Work order: Tell how many lines in the data below include the word "this". The answer is the number only.

Data listing:
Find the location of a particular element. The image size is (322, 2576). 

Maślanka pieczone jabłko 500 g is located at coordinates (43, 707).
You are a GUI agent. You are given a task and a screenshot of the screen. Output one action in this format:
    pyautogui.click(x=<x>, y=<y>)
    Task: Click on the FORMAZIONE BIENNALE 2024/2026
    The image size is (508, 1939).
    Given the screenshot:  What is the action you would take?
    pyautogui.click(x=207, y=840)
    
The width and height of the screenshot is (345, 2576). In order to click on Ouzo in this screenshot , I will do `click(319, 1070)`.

Expected answer: 2